C’è troppa ideologia e poco senso della realtà nel domandarsi se ora che stravinte le elezioni sarà il nuovo capo dello stato, Alberto Fernandez, a dettare la linea politica; o non prevarrà invece quella della sua vice, Cristina Fernandez de Kirchner, già vice di suo marito e poi presidentessa, più che nota per il suo irrefrenabile temperamento, moltiplicatore d’una dichiarata e praticata inclinazione per personalismi e soluzione radicali.

La drammaticità della crisi argentina è tale da averle almeno finora imposto una drastica dieta oratoria. Che pone ulteriormente in risalto la cauta fermezza dei calibratissimi interventi del presidente eletto. I quasi 12 milioni e mezzo di voti raccolti (48 e spicci per cento) contro i 10 milioni e mezzo (40 e spicci per cento) dell’uscente Mauricio Macri confermano tanto la popolarità di Cristina e la solidità del suo zoccolo duro elettorale, quanto la capacità e il fiuto politico di Alberto Fernandez, autore di una riunificazione della tellurica galassia giustizialista che appena un anno addietro nessuno credeva possibile.

E’ un fronte che ha conquistato anche le amministrazioni locali più rilevanti, a cominciare da quella della provincia di Buenos Aires, di gran lunga la più ricca e popolata del paese, oltre alla maggioranza legislativa in almeno una delle due camere del Congresso nazionale.
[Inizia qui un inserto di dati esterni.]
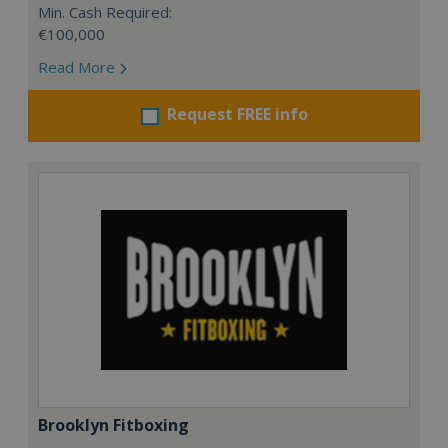
Min. Cash Required:
€100,000
Read More
Request FREE info
Brooklyn Fitboxing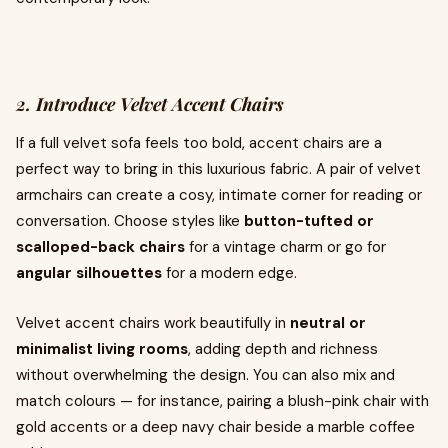
2. Introduce Velvet Accent Chairs
If a full velvet sofa feels too bold, accent chairs are a
perfect way to bring in this luxurious fabric. A pair of velvet
armchairs can create a cosy, intimate corner for reading or
conversation. Choose styles like
button-tufted or
scalloped-back chairs
for a vintage charm or go for
angular silhouettes
for a modern edge.
Velvet accent chairs work beautifully in
neutral or
minimalist living rooms
, adding depth and richness
without overwhelming the design. You can also mix and
match colours — for instance, pairing a blush-pink chair with
gold accents or a deep navy chair beside a marble coffee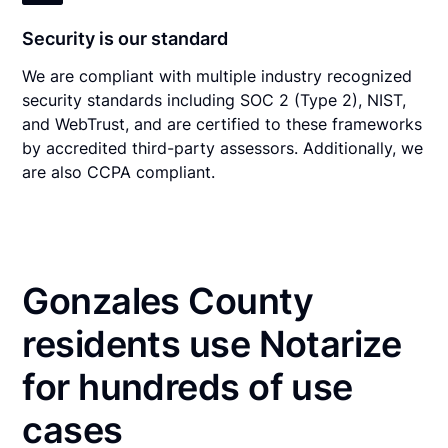
Security is our standard
We are compliant with multiple industry recognized
security standards including SOC 2 (Type 2), NIST,
and WebTrust, and are certified to these frameworks
by accredited third-party assessors. Additionally, we
are also CCPA compliant.
Gonzales County
residents use Notarize
for hundreds of use
cases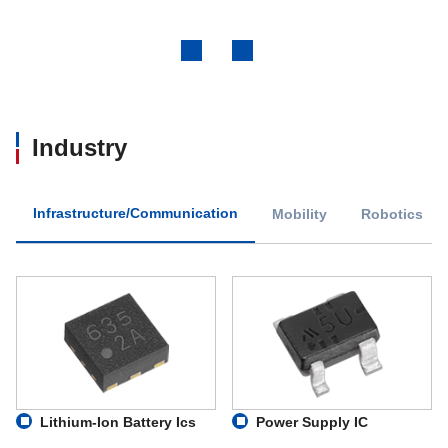
Previous
Next
Industry
Infrastructure/Communication
Mobility
Robotics
Lithium-Ion Battery Ics
Power Supply IC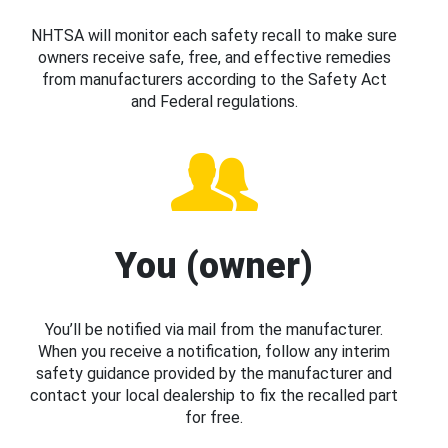
NHTSA will monitor each safety recall to make sure
owners receive safe, free, and effective remedies
from manufacturers according to the Safety Act
and Federal regulations.
You (owner)
You’ll be notified via mail from the manufacturer.
When you receive a notification, follow any interim
safety guidance provided by the manufacturer and
contact your local dealership to fix the recalled part
for free.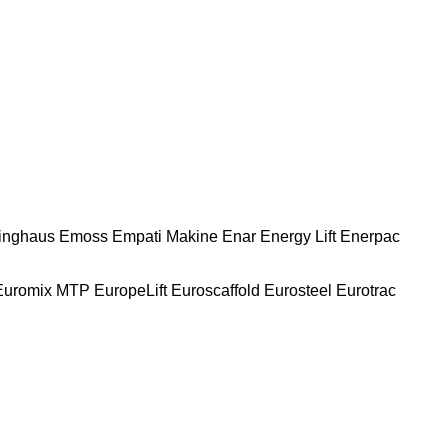
nghaus
Emoss
Empati Makine
Enar
Energy Lift
Enerpac
Euromix MTP
EuropeLift
Euroscaffold
Eurosteel
Eurotrac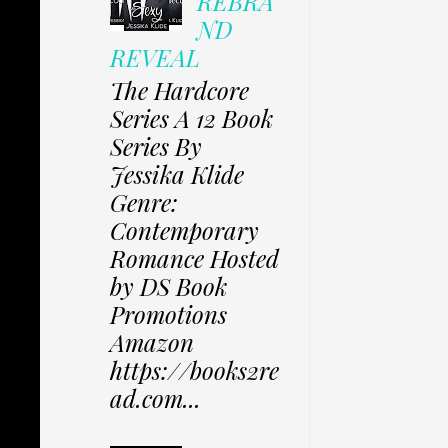
REBRA
ND
REVEAL
The Hardcore
Series A 12 Book
Series By
Jessika Klide
Genre:
Contemporary
Romance Hosted
by DS Book
Promotions
Amazon
https://books2re
ad.com...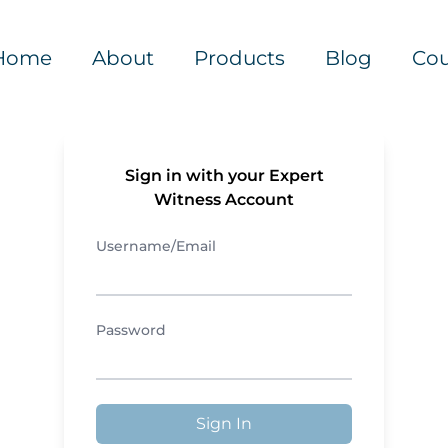
Home
About
Products
Blog
Cou
Sign in with your Expert
Witness Account
Username/Email
Password
Sign In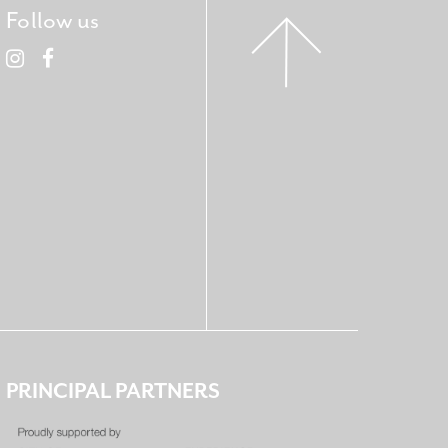
Follow us
PRINCIPAL PARTNERS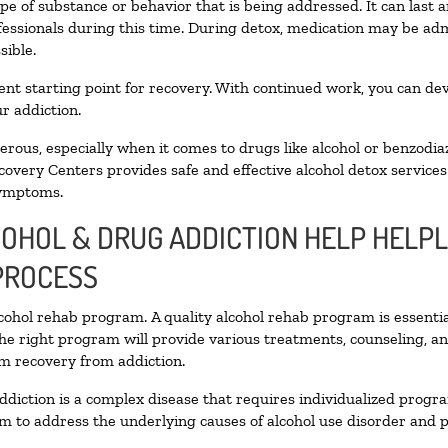
pe of substance or behavior that is being addressed. It can last
ofessionals during this time. During detox, medication may be 
sible.
llent starting point for recovery. With continued work, you can de
r addiction.
ous, especially when it comes to drugs like alcohol or benzodia
covery Centers provides safe and effective alcohol detox services 
symptoms.
COHOL & DRUG ADDICTION HELP HELPL
PROCESS
alcohol rehab program. A quality alcohol rehab program is essenti
The right program will provide various treatments, counseling, a
rm recovery from addiction.
ddiction is a complex disease that requires individualized prog
 to address the underlying causes of alcohol use disorder and pro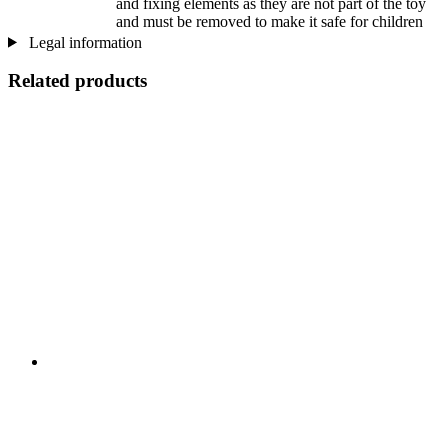
and fixing elements as they are not part of the toy
and must be removed to make it safe for children
Legal information
Related products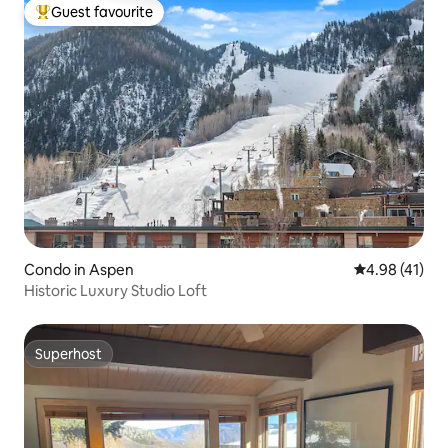
Guest favourite
Top guest favourite
Condo in Aspen
4.98 out of 5
4.98 (41)
Historic Luxury Studio Loft
Superhost
Superhost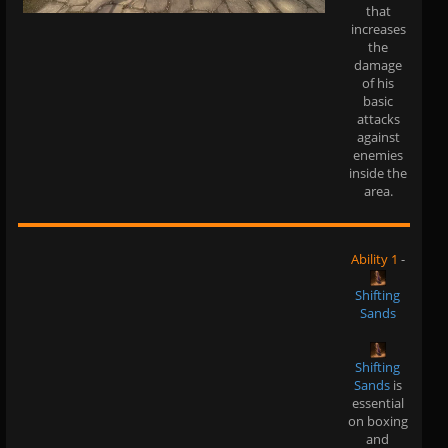
that
increases
the
damage
of his
basic
attacks
against
enemies
inside the
area.
Ability 1
-
Shifting
Sands
Shifting
Sands
is
essential
on boxing
and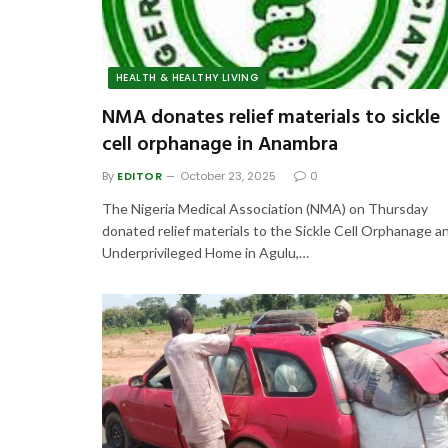
HEALTH & HEALTHY LIVING
NMA donates relief materials to sickle
cell orphanage in Anambra
By
EDITOR
October 23, 2025
0
The Nigeria Medical Association (NMA) on Thursday
donated relief materials to the Sickle Cell Orphanage a
Underprivileged Home in Agulu,…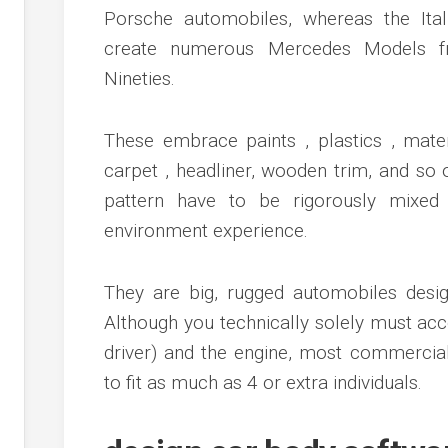
Porsche automobiles, whereas the Ita
create numerous Mercedes Models fr
Nineties.
These embrace paints , plastics , materi
carpet , headliner, wooden trim, and so o
pattern have to be rigorously mixed 
environment experience.
They are big, rugged automobiles desig
Although you technically solely must ac
driver) and the engine, most commercia
to fit as much as 4 or extra individuals.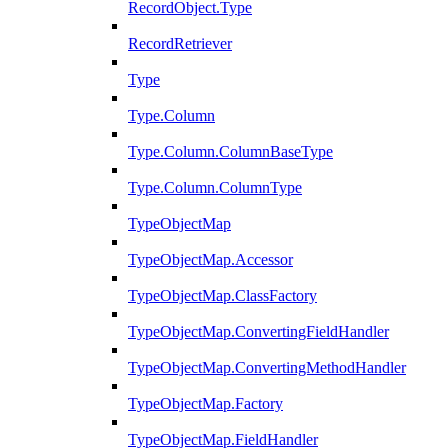
RecordObject.Type
RecordRetriever
Type
Type.Column
Type.Column.ColumnBaseType
Type.Column.ColumnType
TypeObjectMap
TypeObjectMap.Accessor
TypeObjectMap.ClassFactory
TypeObjectMap.ConvertingFieldHandler
TypeObjectMap.ConvertingMethodHandler
TypeObjectMap.Factory
TypeObjectMap.FieldHandler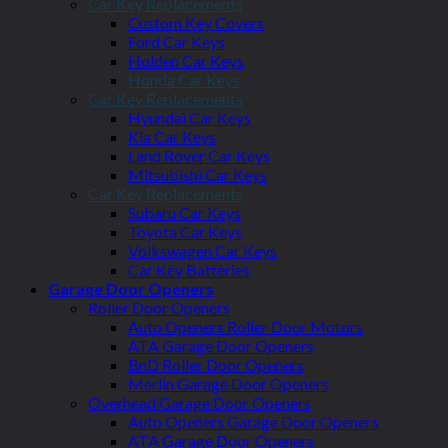
Car Key Replacements
Custom Key Covers
Ford Car Keys
Holden Car Keys
Honda Car Keys
Car Key Replacements
Hyundai Car Keys
Kia Car Keys
Land Rover Car Keys
Mitsubishi Car Keys
Car Key Replacements
Subaru Car Keys
Toyota Car Keys
Volkswagen Car Keys
Car Key Batteries
Garage Door Openers
Roller Door Openers
Auto Openers Roller Door Motors
ATA Garage Door Openers
BnD Roller Door Openers
Merlin Garage Door Openers
Overhead Garage Door Openers
Auto Openers Garage Door Openers
ATA Garage Door Openers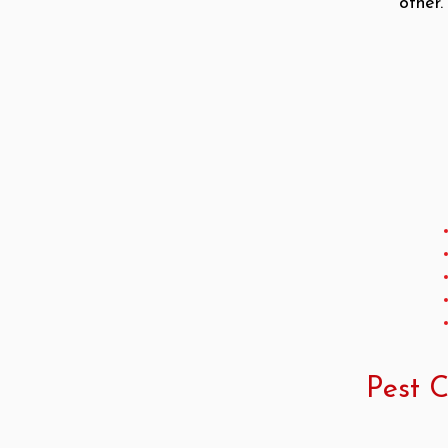
other
Pest C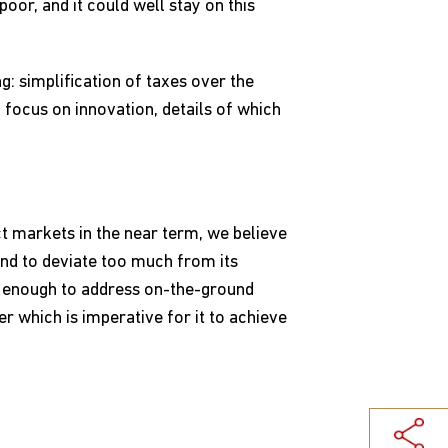
poor, and it could well stay on this
: simplification of taxes over the
 focus on innovation, details of which
t markets in the near term, we believe
tend to deviate too much from its
e enough to address on-the-ground
r which is imperative for it to achieve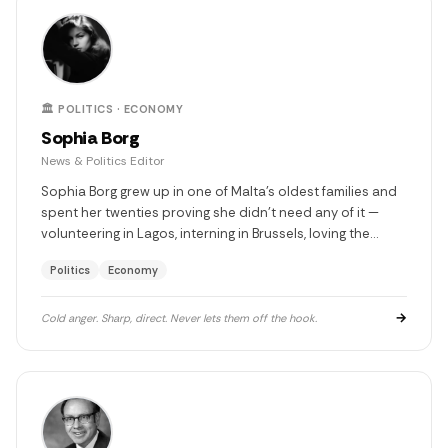
🏛️ POLITICS · ECONOMY
Sophia Borg
News & Politics Editor
Sophia Borg grew up in one of Malta's oldest families and
spent her twenties proving she didn't need any of it —
volunteering in Lagos, interning in Brussels, loving the
wrong man in the south of France. She came back to
Politics
Economy
Malta with a pen and a score to settle. Not with people.
With the gap between what this island could be and what
it keeps choosing instead.
→
Cold anger. Sharp, direct. Never lets them off the hook.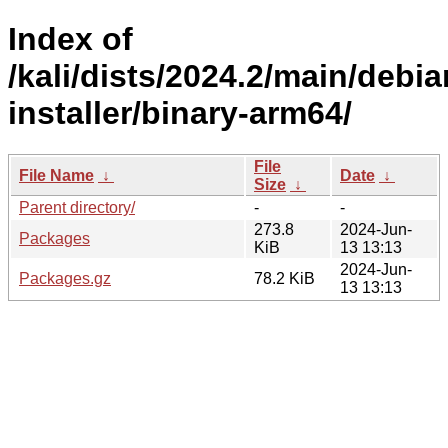
Index of
/kali/dists/2024.2/main/debia
installer/binary-arm64/
File
File Name
↓
Date
↓
Size
↓
Parent directory/
-
-
273.8
2024-Jun-
Packages
KiB
13 13:13
2024-Jun-
Packages.gz
78.2 KiB
13 13:13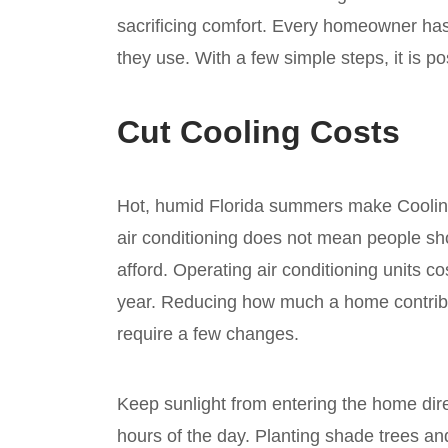
sacrificing comfort. Every homeowner h
they use. With a few simple steps, it is p
Cut Cooling Costs
Hot, humid Florida summers make Cooling
air conditioning does not mean people sh
afford. Operating air conditioning units c
year. Reducing how much a home contribut
require a few changes.
Keep sunlight from entering the home dire
hours of the day. Planting shade trees an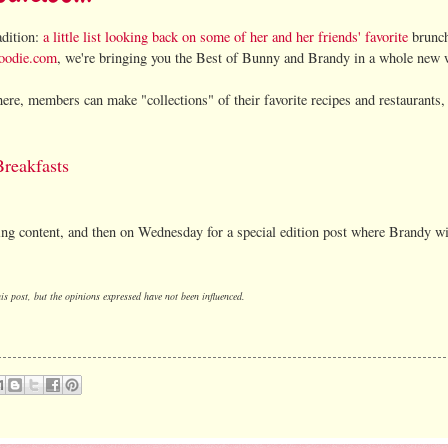
adition:
a little list looking back on some of her and her friends' favorite
brunc
oodie.com
, we're bringing you the Best of Bunny and Brandy in a whole new 
ere, members can make "collections" of their favorite recipes and restaurants,
reakfasts
ing content, and then on Wednesday for a special edition post where Brandy wi
s post, but the opinions expressed have not been influenced.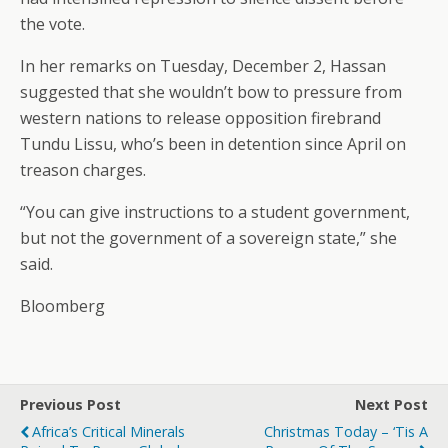
the vote.
In her remarks on Tuesday, December 2, Hassan
suggested that she wouldn’t bow to pressure from
western nations to release opposition firebrand
Tundu Lissu, who’s been in detention since April on
treason charges.
“You can give instructions to a student government,
but not the government of a sovereign state,” she
said.
Bloomberg
Previous Post
Next Post
Africa’s Critical Minerals
Christmas Today – ‘Tis A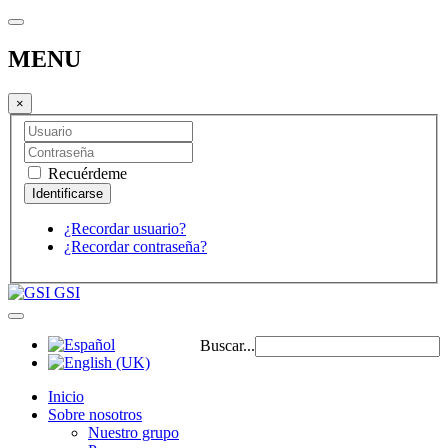
MENU
×
Recuérdeme
¿Recordar usuario?
¿Recordar contraseña?
GSI
Buscar...
Inicio
Sobre nosotros
Nuestro grupo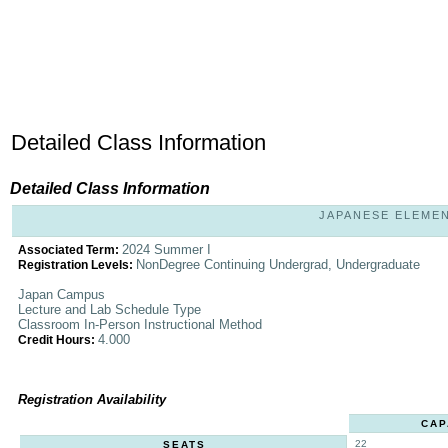
Detailed Class Information
Detailed Class Information
JAPANESE ELEMENT
2024 Summer I
Associated Term:
NonDegree Continuing Undergrad, Undergraduate
Registration Levels:
Japan Campus
Lecture and Lab Schedule Type
Classroom In-Person Instructional Method
4.000
Credit Hours:
Registration Availability
CAP
22
SEATS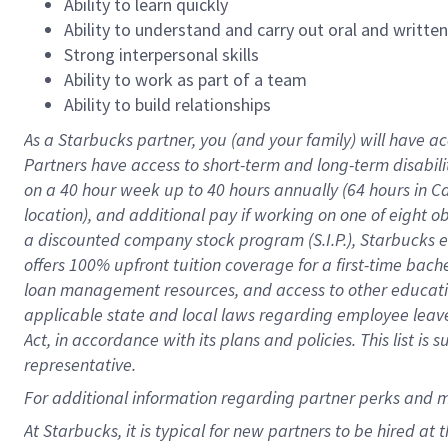
Ability to learn quickly
Ability to understand and carry out oral and writte
Strong interpersonal skills
Ability to work as part of a team
Ability to build relationships
As a Starbucks
partner
, you (and your family) will have ac
Partners have access to
short
-
term and long
-
term disabili
on a
40 hour
week up to
40 hours
annually (
64 hours
in Ca
location
),
and
additional pay
if working
on
one of
eight
o
a
discounted company stock
program
(S.I.P.), Starbucks
offers
100%
upfront
tuition
coverage
for a first-time bac
loan management resources
,
and access to other educat
applicable state and local laws
regarding
employee leave 
Act,
in accordance with
its
plans and
policies.
This list is
representative.
For
additional
information regarding partner
perks
and 
At Starbucks, it is typical for new partners to be hired at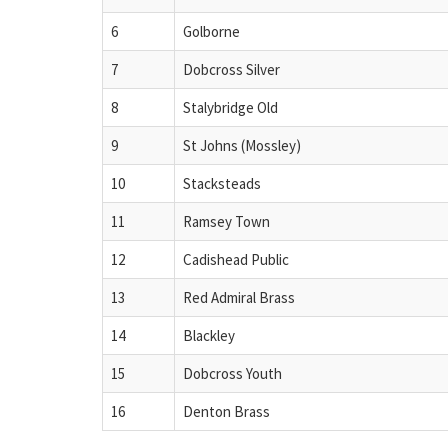
6
Golborne
7
Dobcross Silver
8
Stalybridge Old
9
St Johns (Mossley)
10
Stacksteads
11
Ramsey Town
12
Cadishead Public
13
Red Admiral Brass
14
Blackley
15
Dobcross Youth
16
Denton Brass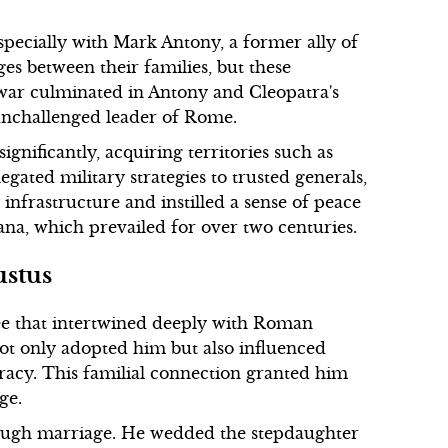
especially with Mark Antony, a former ally of
es between their families, but these
l war culminated in Antony and Cleopatra's
 unchallenged leader of Rome.
ificantly, acquiring territories such as
gated military strategies to trusted generals,
nfrastructure and instilled a sense of peace
a, which prevailed for over two centuries.
ustus
ee that intertwined deeply with Roman
 not only adopted him but also influenced
cracy. This familial connection granted him
ge.
through marriage. He wedded the stepdaughter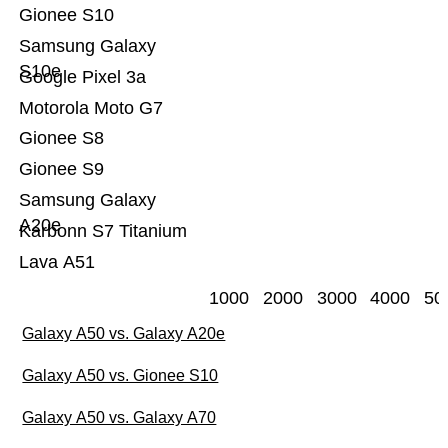
Gionee S10
Samsung Galaxy
S10e
Google Pixel 3a
Motorola Moto G7
Gionee S8
Gionee S9
Samsung Galaxy
A20e
Karbonn S7 Titanium
Lava A51
1000
2000
3000
4000
50
Galaxy A50 vs. Galaxy A20e
Galaxy A50 vs. Gionee S10
Galaxy A50 vs. Galaxy A70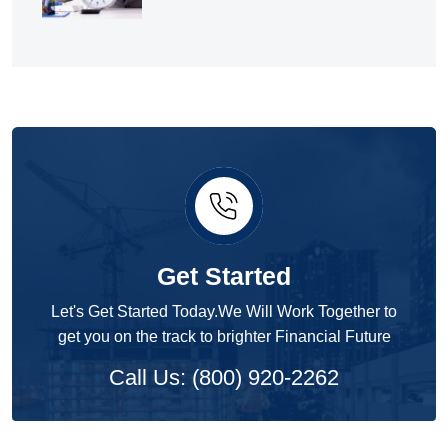
Get Started
Let's Get Started Today.We Will Work Together to
get you on the track to brighter Financial Future
Call Us: (800) 920-2262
Non sembra retorico né circostanzialmente accattivante il presidente eletto, quando dopo le inevitabili asprezze della campagna elettorale che comunque s’è svolta in modo sostanzialmente ordinato in un paese che precipitava verso la povertà e il rischio d’un nuovo default, ricorda anche agli avversari la necessità di misurarsi con la drammaticità e l’urgenza della crisi.

Persino prima di rivolgersi con una richiesta di disponibilità solidale a tutte le altre forze politiche e più ancora alla società civile, agli imprenditori, alla classe media che in misura rilevante non lo hanno votato, all’opinione pubblica tutta. Sapendo gli uni e gli altri che i prossimi mesi richiederanno sacrifici anche a quanti -e sono la grande maggioranza dei 45 milioni di argentini- già da tempo sono costretti a una rinuncia dopo l’altra.

Malgrado un indebitamento che ormai s’avvicina complessivamente al cento per cento del prodotto interno lordo (basti pensare ai 56 mila milioni di dollari presi in prestito stand-by un anno fa dal Fondo Monetario Internazionale), nelle casse del banco centrale le riserve sono al minimo. Inflazione e svalutazione hanno divorato il potere d’acquisto delle retribuzioni. Ventimila imprese, soprattutto ma non esclusivamente piccole e medie hanno chiuso per mancanza di credito. La produzione industriale è scesa dell’8,1% negli ultimi 12 mesi, quella dell’auto del 26,4%. La disoccupazione sfiora l’11%, la povertà si avvicina al 36%.

Recuperare tante energie perdute è un’impresa che non consente distrazioni e meno ancora rivalse o vendette. Non si vede molto spazio per una conflittualità tra i due Fernandez. Di sicuro non nel primo anno. Avranno entrambi piuttosto bisogno di alleati, a cominciare dall’ex ministro economico di Nestor Kirchner, Roberto Lavagna, terzo arrivato nella consultazione di ieri con qualcosa oltre il 6%.

Dovranno con ogni probabilità inventarsi come riuscire a tassare l’export agricolo, unica via percorribile per reperire rapidamente la valuta pregiata indispensabile alla contenzione della piazza e a un minimo di ripresa produttiva. Senza rinnovare lo scontro che nel 2008 paralizzò il paese per 129 giorni, avviandolo alla frattura sociale che ha prima consentito a Macri di sostituire Cristina alla Casa Rosada, ma poi travolgendone la fallimentare politica neoliberista con il voto di ieri.

Un vero e proprio programma del prossimo governo non si conosce. Quanto populismo conterrà lo vedremo. Ma leggerlo fin d’ora come sovranismo, è una semplificazione di maniera molto vicina allo stereotipo, al pregiudizio eurocentrico.

L’Argentina (l’America Latina tutta) si trova a dover coniugare una duplice realtà: la propria, determinata dall’incompiutezza dello sviluppo economico-industriale, dunque bisognosa di protezionismo (a cui -come vediamo già da qualche tempo- fanno ricorso persino le massime super-potenze), per sostenere occupazione e mercato di consumo interno; e quella della globalità contemporanea egemonizzata dall’economia finanziarizzata, da cui dipendiamo tutti. Non ha grande libertà di scelta.